Body piercing is a growing trend among teens. Done primarily as a statement of individuality, a piercing has become a rite of passage among some teens looking to set themselves apart in some small way from others. While body piercings are safe when done professionally, many teens may engage in unsafe piercing methods because of a lack of knowledge of what makes for a safe piercing or a lack of funds to have a professional perform the service. Unsafe piercings can lead to damage to one’s health; therefore, it’s important that as a teen you understand the risks of unsafe piercing practices and know how to keep your body piercings safe.
Risks of Body Piercing
The most common areas for teen body piercing are the ear and nose with the navel, tongue, nipples and female genital areas also serving as popular piercing choices. An especially hot fashion choice for teen girls is the belly button ring. Nipple and female genital piercing are high on the infection list with several possible medical risks and effects associated with them.
The primary risk associated with body piercing extends from cleanliness during the procedure, both in regard to the teen’s hygiene and the equipment being used for the procedure. If clean conditions aren’t maintained during the procedure, infections may occur. This is especially common with nose and tongue piercings where the humid environment of the body supports an increase in bacterial growth that leads to infections. After a piercing, it’s important to check the pierced area for signs of infection, such as redness of the pierced area or tenderness when touched. Prolonged bleeding, the formation of pus or discoloration of the skin at the piercing site are also signs of infection in the pierced area. Infections aren’t limited to the site of the piercing only, however, as a piercing in the tongue, lip or cheek can cause an infection to pass to the gums as well. According to WebMD, if you believe the piercing is infected, do not remove the jewelry as doing so may close the hole and trap the infection. You should see a doctor for treatment as soon as possible.

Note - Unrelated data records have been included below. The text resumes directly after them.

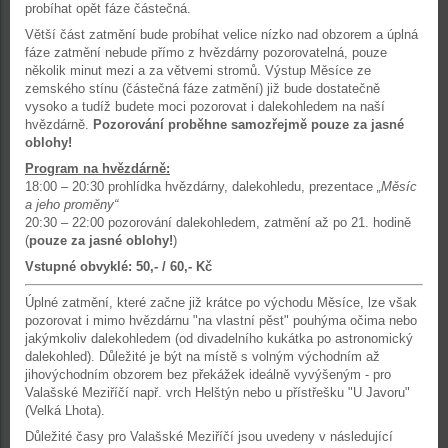
probíhat opět fáze částečná.
Větší část zatmění bude probíhat velice nízko nad obzorem a úplná
fáze zatmění nebude přímo z hvězdárny pozorovatelná, pouze
několik minut mezi a za větvemi stromů. Výstup Měsíce ze
zemského stínu (částečná fáze zatmění) již bude dostatečně
vysoko a tudíž budete moci pozorovat i dalekohledem na naší
hvězdárně.
Pozorování proběhne samozřejmě pouze za jasné
oblohy!
Program na hvězdárně:
18:00 – 20:30 prohlídka hvězdárny, dalekohledu, prezentace
„Měsíc
a jeho proměny“
20:30 – 22:00 pozorování dalekohledem, zatmění až po 21. hodině
(
pouze za jasné oblohy!
)
Vstupné obvyklé: 50,- / 60,- Kč
Úplné zatmění, které začne již krátce po východu Měsíce, lze však
pozorovat i mimo hvězdárnu "na vlastní pěst" pouhýma očima nebo
jakýmkoliv dalekohledem (od divadelního kukátka po astronomický
dalekohled). Důležité je být na místě s volným východním až
jihovýchodním obzorem bez překážek ideálně vyvýšeným - pro
Valašské Meziříčí např. vrch Helštýn nebo u přístřešku "U Javoru"
(Velká Lhota).
Důležité časy pro Valašské Meziříčí jsou uvedeny v následující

Infection is only one of the risks associated with body piercing. There are other medical concerns that should be considered before getting a piercing as well. The metal jewelry used in the piercing can cause an allergic reaction. Hepatitis B and C and tetanus are also possibilities when being pierced. Your condition prior to piercing can also be of concern. Skin disorders, pregnancy, heart disease or diabetes may cause potential complications. Scarring is also a possibility.
Tips for Safe Body Piercing
There are ways to get a body piercing that can withstand most of the risks involved simply by following a few piercing tips:
- Make certain that you’ve had a tetanus and hepatitis vaccine before getting the piercing.
- Look around the piercing shop. Check for cleanliness and make certain that the shop sanitizes its equipment after every use. According to WebMD, being pierced in a sterile environment is the best way to prevent piercing complications from arising.
- Check the sterilization procedures of the shop. If the shop uses disposable equipment, make certain the equipment is tossed after each use. Throwing out disposable equipment prevents the spread of infections.
- Watch the person performing the piercing procedures for proper hygienic practices. The piercer should wash his or her hands after each procedure with germicides and wear disposable gloves while performing the procedure.
- Have yourself checked for allergies to the most common metals used in piercings. These metals are surgical steel, titanium, gold, platinum or niobium. Make certain the jewelry used for piercing by the shop is sterile.